The Kalispels of eastern Washington State and Idaho may well have continued to survive on an average per capita income of $96 per year, had they not received a $2.7 million judgment. The Bureau of Indian Affairs then discovered there were Kalispel Indians, and a new tribal name began appearing in proceedings of this Senate committee. No program has been or was offered previously for these people from either source. The Bureau learned that the Kalispels could now afford to benefit, and the Senate subcommittee learned then that the Kalispels could now afford to be free.

Few people in America would permit themselves to be bought out with their own resources, but for the Indian it has come to be expected as a matter of course. And should the awards of the Indian Claims Commission continue to be used as the Government's money, merely as supplemental appropriations to the BIA's budget, or even displacement, to sustain the proven failures, or failure-ridden programs, then perhaps the Commission should be terminated. Indians have been programed through a poverty program for the past 130 years, and the most obvious manifestation of this Nation's efforts is that they have failed. Permit the Indian communities to now stand as Indian communities, in large part to plan for themselves, but also to take advantage of the genius this Nation could bring to bear on the many problems confronting us in a mutual-help effort at finding solutions. Utilize the Claims Commission that the Indian may benefit from this Nation's strengths, and not forever be the lasting victim of its unwitting weaknesses.

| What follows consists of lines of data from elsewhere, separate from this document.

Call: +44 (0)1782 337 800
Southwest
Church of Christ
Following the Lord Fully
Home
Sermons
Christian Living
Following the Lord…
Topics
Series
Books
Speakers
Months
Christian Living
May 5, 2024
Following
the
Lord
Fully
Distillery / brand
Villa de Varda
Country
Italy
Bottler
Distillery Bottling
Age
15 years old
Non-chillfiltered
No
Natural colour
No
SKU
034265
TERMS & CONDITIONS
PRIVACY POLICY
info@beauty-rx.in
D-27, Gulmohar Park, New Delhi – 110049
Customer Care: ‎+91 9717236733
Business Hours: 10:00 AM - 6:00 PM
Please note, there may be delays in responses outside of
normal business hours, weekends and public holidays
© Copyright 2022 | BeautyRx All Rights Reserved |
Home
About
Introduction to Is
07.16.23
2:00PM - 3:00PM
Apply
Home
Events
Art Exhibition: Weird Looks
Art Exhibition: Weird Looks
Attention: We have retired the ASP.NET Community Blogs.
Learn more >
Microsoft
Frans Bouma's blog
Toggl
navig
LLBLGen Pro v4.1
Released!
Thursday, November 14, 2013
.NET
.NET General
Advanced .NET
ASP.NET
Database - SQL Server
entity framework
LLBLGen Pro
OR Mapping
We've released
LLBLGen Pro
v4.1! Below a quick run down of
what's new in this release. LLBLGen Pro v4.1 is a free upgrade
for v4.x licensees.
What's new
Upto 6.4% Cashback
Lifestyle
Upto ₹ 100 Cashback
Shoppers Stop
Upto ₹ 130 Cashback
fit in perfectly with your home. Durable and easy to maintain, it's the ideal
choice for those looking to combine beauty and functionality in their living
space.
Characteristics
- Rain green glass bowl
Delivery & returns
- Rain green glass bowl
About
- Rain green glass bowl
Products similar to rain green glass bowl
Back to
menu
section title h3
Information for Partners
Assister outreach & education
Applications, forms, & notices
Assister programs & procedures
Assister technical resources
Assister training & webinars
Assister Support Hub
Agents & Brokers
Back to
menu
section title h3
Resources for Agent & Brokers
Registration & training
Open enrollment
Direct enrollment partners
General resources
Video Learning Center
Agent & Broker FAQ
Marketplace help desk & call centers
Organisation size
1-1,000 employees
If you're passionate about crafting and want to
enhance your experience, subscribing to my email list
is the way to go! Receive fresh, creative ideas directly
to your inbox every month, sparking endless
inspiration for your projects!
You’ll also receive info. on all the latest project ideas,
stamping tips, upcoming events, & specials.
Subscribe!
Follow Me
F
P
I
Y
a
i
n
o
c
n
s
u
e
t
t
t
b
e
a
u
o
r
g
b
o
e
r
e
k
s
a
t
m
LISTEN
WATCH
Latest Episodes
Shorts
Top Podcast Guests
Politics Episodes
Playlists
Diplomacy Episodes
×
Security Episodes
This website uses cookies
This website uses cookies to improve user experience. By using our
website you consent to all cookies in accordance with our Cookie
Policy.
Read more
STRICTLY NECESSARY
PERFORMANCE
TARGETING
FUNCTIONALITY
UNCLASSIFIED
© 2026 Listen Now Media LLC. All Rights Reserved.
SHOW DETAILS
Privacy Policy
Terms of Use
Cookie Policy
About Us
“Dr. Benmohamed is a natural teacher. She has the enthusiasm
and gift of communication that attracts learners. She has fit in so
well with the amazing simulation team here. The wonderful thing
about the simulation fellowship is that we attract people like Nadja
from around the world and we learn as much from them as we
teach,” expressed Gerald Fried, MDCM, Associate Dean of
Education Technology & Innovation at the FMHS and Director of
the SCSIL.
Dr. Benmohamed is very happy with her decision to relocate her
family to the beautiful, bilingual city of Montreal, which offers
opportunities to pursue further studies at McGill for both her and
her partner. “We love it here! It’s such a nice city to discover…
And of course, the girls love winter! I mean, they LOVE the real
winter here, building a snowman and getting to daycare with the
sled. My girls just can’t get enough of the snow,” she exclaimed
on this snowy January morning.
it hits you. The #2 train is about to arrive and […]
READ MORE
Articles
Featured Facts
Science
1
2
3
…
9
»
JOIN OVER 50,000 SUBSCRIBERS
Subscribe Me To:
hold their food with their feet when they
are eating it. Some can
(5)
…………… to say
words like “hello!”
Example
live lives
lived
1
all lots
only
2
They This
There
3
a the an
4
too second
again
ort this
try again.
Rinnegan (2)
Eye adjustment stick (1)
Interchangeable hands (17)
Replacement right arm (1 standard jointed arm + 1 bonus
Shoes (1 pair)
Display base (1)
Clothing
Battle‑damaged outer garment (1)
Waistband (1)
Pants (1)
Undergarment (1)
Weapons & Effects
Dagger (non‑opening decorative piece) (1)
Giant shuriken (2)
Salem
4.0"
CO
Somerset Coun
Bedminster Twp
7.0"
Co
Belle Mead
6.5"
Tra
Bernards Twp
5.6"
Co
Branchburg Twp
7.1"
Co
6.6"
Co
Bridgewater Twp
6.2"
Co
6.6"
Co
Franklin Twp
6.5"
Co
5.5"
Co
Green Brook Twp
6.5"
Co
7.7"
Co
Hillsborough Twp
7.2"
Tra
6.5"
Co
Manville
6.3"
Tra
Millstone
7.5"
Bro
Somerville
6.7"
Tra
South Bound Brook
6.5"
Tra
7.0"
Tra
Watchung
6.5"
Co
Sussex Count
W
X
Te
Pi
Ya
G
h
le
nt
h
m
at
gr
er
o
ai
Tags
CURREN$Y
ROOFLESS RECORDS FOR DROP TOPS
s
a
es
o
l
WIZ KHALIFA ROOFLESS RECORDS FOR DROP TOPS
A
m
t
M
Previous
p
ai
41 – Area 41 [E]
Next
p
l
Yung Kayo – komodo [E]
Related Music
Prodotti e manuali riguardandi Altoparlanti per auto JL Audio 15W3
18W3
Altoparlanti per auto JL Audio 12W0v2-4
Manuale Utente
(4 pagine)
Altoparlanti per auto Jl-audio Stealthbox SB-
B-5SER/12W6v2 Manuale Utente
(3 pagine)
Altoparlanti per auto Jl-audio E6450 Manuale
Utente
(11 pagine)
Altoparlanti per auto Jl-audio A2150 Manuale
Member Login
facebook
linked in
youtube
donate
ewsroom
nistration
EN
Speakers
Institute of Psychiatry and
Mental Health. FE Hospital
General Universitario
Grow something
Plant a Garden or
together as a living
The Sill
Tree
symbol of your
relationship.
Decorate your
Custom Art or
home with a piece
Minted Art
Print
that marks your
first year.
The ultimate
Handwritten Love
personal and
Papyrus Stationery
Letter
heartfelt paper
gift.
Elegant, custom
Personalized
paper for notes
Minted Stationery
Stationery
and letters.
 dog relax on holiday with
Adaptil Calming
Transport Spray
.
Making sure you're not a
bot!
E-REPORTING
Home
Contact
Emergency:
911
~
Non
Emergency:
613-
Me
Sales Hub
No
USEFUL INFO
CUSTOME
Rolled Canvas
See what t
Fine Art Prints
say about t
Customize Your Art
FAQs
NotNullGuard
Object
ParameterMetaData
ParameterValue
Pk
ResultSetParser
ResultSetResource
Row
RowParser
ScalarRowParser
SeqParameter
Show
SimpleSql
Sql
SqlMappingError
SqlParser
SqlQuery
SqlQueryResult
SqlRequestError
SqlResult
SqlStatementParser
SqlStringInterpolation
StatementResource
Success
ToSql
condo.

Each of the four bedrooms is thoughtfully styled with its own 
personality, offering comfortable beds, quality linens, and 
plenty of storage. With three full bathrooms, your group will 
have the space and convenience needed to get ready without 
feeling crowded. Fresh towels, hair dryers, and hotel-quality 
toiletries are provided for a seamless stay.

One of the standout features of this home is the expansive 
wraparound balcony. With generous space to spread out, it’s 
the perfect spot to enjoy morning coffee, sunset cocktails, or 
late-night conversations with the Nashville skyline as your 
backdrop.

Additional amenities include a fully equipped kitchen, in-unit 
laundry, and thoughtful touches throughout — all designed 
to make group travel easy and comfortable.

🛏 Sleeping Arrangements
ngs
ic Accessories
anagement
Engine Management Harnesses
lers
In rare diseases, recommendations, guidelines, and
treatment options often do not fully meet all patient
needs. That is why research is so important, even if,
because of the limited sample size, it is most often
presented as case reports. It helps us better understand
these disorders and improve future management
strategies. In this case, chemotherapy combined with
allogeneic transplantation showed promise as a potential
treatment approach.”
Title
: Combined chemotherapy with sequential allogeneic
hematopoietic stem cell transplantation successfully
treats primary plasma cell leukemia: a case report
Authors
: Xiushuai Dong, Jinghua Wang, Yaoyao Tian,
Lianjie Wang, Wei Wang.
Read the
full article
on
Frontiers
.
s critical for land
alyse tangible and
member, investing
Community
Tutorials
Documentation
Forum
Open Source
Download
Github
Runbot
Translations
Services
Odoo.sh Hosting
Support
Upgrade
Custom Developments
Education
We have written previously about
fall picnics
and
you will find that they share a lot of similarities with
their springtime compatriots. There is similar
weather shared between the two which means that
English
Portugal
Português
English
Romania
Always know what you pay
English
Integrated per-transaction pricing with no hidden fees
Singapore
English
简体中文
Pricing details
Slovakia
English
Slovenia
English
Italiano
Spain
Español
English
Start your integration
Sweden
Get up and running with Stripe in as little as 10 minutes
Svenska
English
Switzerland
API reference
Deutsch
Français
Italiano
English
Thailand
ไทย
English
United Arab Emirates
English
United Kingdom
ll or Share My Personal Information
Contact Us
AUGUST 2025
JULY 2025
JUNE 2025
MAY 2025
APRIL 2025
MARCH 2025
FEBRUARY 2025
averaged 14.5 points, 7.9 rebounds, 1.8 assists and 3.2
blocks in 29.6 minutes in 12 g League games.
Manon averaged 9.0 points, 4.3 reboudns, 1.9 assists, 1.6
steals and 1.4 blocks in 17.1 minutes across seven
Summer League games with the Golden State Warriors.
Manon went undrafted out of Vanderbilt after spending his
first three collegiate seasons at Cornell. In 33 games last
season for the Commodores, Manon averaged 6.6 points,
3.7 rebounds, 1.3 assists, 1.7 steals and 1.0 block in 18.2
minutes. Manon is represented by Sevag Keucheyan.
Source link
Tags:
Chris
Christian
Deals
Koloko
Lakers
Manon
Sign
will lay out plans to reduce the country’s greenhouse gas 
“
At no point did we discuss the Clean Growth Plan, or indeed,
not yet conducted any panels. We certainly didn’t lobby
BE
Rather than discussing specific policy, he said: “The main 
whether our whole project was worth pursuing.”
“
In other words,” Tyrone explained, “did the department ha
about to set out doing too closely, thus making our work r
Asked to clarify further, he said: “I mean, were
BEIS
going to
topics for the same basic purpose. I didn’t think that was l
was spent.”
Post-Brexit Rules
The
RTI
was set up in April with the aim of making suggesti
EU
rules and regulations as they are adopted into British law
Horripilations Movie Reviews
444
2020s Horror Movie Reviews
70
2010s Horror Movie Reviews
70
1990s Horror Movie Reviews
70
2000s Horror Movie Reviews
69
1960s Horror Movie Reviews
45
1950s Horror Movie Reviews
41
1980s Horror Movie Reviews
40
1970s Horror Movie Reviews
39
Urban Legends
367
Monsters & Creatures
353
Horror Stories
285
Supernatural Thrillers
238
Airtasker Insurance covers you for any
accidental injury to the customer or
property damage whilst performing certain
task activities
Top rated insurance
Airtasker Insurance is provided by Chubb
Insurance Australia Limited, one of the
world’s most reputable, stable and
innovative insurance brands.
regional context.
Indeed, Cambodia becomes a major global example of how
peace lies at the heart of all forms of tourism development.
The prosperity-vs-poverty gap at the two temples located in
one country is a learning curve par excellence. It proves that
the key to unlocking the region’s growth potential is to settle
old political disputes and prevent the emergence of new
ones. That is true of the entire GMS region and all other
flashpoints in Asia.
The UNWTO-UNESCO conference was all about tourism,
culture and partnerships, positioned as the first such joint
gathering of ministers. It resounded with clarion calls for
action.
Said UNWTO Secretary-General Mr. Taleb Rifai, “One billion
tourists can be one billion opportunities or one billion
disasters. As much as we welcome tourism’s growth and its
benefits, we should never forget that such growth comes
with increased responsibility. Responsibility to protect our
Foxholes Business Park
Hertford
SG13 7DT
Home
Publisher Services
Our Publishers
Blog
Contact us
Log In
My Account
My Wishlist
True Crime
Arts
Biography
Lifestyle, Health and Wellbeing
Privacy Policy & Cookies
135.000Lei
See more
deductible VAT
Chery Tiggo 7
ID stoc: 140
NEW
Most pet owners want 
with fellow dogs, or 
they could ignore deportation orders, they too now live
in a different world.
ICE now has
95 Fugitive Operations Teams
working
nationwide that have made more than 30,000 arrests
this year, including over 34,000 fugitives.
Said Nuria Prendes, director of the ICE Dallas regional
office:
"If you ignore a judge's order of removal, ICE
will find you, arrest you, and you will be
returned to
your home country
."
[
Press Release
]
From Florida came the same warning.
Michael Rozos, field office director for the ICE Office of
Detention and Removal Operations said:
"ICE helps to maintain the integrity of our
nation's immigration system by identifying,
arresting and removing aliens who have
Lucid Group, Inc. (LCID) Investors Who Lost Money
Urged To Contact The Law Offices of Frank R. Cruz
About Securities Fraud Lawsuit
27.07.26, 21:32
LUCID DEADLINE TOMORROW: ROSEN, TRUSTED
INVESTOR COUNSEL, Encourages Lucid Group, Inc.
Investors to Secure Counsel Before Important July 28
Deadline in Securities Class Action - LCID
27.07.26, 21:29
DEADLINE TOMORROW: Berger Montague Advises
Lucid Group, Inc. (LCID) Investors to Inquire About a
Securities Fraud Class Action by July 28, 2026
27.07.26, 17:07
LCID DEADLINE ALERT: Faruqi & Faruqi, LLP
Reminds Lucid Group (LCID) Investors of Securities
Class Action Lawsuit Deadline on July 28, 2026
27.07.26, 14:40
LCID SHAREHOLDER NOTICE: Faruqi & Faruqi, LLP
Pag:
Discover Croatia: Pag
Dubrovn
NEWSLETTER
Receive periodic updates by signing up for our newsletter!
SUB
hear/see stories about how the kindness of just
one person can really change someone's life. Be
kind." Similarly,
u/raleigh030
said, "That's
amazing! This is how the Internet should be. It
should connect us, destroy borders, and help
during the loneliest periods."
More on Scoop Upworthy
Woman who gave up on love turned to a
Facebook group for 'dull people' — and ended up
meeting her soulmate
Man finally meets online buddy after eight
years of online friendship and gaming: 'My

Mr. Chairman, I would like to make a couple of statements on specific issues of the legislation.

Senator MCGOVERN. We would appreciate having your statement. Mr. ADAMS. First of all, we feel that if there was any justification. for having these claims entered against the United States in the first place, or that the United States agreed to consider them, they should not be dismissed without appropriate hearing and without some definite conclusion on an arbitrary date.

We see on the other hand, a need to expedite the action before the Claims Commission. We feel that it has been too slow perhaps, for understandable reasons in many cases, and in some cases not.

Senator McGOVERN. I am sure the members of this committee share your concern about protecting fully the interests of the Indian claimants. That is really the purpose, as I understand it, of this legislation. It is to see that these claims are not delayed interminably, that they are brought to trial and a judgment made, so that the Indians are not left waiting forever on claims that may have real validity.

Mr. ADAMS. Well, we think that there perhaps is need for some modification in functioning of the Claims Commission.